A friend of mine posted a note on Facebook today describing her young daughter’s first adventures at a comic book convention held at the Toronto Convention Centre this past weekend. Unlike the larger Hobby Star Fan Expo, which is a three day staple held towards the end of the summer, this particular gathering was a far smaller affair, taking up but one smallish room in the North Building of the centre. My friend commented on the lack of children seen at the convention, and wondered what the industry could do to connect with the next generation readers. Posters in schools? Advertising from stations that air animated series like “Wolverine and the X-Men” or “The Spectacular Spider-Man”?
These were all great ideas, and helped highlight a concern that has come up in my own brain over the last few months. Just how kid friendly is the comic book industry in the new millennium? Judged solely on some of the books I read regularly, I’d say parents might think twice before letting their kids pick up the latest adventures of some of comic’s most enduring characters. Take the Avengers, for instance. From a storytelling point of view, writer Brian Michael Bendis is a master craftsman, weaving characters and concepts together to form a rich tapestry that hasn’t been seen since the days of the legendary Stan Lee and Jack Kirby. However, books like the New Avengers are full of swearing and sexual innuendo. As a guy in his 30’s, it works just fine for me, but I’m not sure I would feel comfortable handing a pre-teen a copy of the book for their reading pleasure. Which could be problematic, since it was the pre-teen Andy B that first got hooked on comics in the first place. I’m sure I’m not alone on that either.

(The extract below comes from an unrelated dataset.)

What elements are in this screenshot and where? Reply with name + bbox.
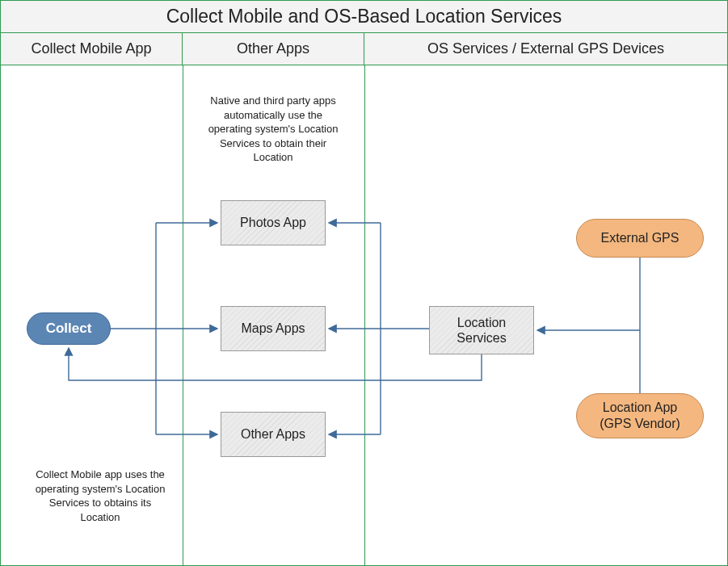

That doesn’t mean Brian Michael Bendis can’t write for the kid set. His amazing (and if the rumours are true, soon to be ending) run on Ultimate Spider-Man, a continuity free book set in the “Ultimate” universe, is as entertaining for the youngsters as it is for this grizzled comic book veteran. The series was by design an accessible way for kids to start reading a baggage free but familiar teenage Spider-Man who just receives his powers. But on the flip side of this is The Ultimates, featuring familiar characters like Captain America, Iron Man, and Thor set in the same “Ultimate” world. Unlike both Ultimate Spider-Man and Ultimate X-Men, creators Mark Millar and Bryan Hitch wove The Ultimates as a darker and more violent book, hugely entertaining but far from what one would consider kid friendly. Of course, it’s a parents discretion what their kids are reading, but its problematic to think a child’s exposure to what is a mainstream form of art may be limited because of some of the concepts or content.

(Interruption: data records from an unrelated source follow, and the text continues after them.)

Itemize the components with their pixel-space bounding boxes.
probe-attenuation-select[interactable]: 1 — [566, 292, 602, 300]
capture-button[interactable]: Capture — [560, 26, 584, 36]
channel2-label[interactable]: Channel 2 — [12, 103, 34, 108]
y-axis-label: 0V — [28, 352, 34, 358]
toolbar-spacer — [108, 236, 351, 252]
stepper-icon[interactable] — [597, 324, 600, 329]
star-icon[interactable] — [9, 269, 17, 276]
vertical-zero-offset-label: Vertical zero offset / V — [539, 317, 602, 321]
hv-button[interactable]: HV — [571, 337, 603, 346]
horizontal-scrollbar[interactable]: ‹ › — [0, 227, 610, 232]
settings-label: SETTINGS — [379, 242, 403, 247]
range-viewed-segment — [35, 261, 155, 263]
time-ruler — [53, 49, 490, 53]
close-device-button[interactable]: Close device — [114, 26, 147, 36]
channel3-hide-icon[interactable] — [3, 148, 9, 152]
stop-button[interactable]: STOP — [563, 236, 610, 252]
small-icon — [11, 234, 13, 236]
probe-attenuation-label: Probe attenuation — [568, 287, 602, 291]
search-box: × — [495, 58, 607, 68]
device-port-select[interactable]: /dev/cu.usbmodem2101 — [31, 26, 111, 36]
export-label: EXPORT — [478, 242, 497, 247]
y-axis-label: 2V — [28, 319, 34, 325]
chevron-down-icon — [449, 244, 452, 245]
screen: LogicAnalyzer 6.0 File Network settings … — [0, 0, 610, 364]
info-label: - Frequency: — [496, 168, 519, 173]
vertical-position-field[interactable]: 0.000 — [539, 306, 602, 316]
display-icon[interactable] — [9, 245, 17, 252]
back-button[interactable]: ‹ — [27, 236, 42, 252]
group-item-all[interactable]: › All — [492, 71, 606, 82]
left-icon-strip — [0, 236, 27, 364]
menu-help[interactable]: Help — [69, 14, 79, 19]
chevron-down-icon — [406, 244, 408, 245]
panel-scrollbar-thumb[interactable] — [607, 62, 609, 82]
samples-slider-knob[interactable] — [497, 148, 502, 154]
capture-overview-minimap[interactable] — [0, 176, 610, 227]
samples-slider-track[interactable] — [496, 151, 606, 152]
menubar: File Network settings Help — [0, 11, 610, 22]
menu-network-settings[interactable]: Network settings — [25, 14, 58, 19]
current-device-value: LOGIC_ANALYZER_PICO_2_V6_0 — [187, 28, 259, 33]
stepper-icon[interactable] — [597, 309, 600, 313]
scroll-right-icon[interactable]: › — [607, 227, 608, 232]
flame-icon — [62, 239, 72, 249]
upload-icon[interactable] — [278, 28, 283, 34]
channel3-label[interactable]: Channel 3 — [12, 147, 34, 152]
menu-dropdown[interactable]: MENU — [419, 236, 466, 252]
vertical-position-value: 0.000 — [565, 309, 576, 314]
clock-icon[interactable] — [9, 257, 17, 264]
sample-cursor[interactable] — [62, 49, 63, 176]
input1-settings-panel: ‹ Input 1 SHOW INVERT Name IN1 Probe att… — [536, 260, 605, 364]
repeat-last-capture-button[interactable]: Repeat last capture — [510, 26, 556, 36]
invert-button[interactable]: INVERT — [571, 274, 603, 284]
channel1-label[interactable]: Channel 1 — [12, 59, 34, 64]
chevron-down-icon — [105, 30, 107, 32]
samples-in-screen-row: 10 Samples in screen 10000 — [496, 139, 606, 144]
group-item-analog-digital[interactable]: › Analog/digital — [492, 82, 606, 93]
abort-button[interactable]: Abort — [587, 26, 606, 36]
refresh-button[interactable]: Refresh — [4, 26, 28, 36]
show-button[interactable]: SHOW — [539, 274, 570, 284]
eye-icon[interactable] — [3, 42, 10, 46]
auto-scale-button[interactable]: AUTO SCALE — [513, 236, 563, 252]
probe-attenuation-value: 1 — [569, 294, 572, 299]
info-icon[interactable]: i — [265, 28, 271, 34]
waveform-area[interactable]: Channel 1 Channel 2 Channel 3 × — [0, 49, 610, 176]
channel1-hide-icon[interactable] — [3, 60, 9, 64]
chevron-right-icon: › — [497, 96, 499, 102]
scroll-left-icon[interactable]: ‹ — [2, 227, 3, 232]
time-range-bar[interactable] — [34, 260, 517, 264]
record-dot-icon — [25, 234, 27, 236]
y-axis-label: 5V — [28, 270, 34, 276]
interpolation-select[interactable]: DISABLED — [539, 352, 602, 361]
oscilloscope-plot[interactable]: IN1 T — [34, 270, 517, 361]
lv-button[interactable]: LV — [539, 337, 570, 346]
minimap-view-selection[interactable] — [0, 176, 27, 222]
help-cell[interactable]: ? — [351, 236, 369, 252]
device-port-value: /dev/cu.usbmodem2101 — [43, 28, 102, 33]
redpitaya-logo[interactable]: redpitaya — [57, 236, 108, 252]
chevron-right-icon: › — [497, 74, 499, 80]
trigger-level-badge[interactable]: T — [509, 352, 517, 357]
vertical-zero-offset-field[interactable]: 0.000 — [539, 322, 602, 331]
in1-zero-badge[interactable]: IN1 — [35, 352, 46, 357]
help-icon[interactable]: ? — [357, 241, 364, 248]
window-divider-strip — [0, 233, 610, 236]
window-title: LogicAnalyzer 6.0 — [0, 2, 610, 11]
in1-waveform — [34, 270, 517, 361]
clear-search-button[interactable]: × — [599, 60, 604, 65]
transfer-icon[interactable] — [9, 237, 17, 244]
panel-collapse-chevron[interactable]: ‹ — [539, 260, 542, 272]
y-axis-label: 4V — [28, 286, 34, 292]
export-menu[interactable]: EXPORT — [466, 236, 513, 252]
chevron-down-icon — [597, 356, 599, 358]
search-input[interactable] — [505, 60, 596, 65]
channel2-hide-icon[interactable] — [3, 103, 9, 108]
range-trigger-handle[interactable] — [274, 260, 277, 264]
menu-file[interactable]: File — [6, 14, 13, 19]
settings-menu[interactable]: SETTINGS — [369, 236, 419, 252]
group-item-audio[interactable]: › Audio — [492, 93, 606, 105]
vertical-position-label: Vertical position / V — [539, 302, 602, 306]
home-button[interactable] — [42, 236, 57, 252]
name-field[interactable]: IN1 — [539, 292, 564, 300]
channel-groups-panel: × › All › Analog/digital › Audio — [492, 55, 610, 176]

While mainstream Marvel comic books are clearly designed for an older audience, that doesn’t mean that there aren’t some solid books out there that kids and adults can’t enjoy equally. While at the previously mentioned comic book convention this past weekend I picked up the two Spider-Man Loves Mary Jane hard cover collections, which is a kid friendly book that focuses on a teenage Mary Jane Watson and her infatuation with the mysterious Spider-Man, as written by Sean McKeever and Toronto artist Takeshi Miyazawa. There are love triangles, teenage angst, and a healthy dose of comedy. The book is pretty much like the O.C. or 90210 for comics, minus the sex and way more skillfully written. I spent a Sunday afternoon curled up on the couch reading a comic book that was free of violence or swearing and I was captivated.
Spider-Man Loves Mary Jane is the sort of book a parent could easily hand their kids to read to give them a taste of the Marvel Universe, tiding them over for a few years until they’re ready for Civil Wars, World War Hulks and Secret Invasions.